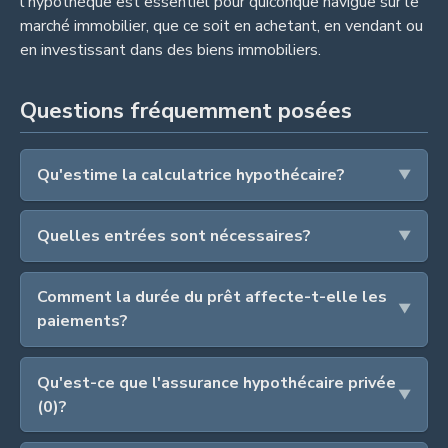
l'hypothèque est essentiel pour quiconque navigue sur le
marché immobilier, que ce soit en achetant, en vendant ou
en investissant dans des biens immobiliers.
Questions fréquemment posées
Qu'estime la calculatrice hypothécaire?
Quelles entrées sont nécessaires?
Comment la durée du prêt affecte-t-elle les
paiements?
Qu'est-ce que l'assurance hypothécaire privée
(0)?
* * * * *
• What to produce:
Restate, word for word, all of the material above, leaving out the images.

• Response to the exercise:
l'hypothèque est essentiel pour quiconque navigue sur le
marché immobilier, que ce soit en achetant, en vendant ou
en investissant dans des biens immobiliers.
Questions fréquemment posées
Qu'estime la calculatrice hypothécaire?
Quelles entrées sont nécessaires?
Comment la durée du prêt affecte-t-elle les
paiements?
Qu'est-ce que l'assurance hypothécaire privée
(0)?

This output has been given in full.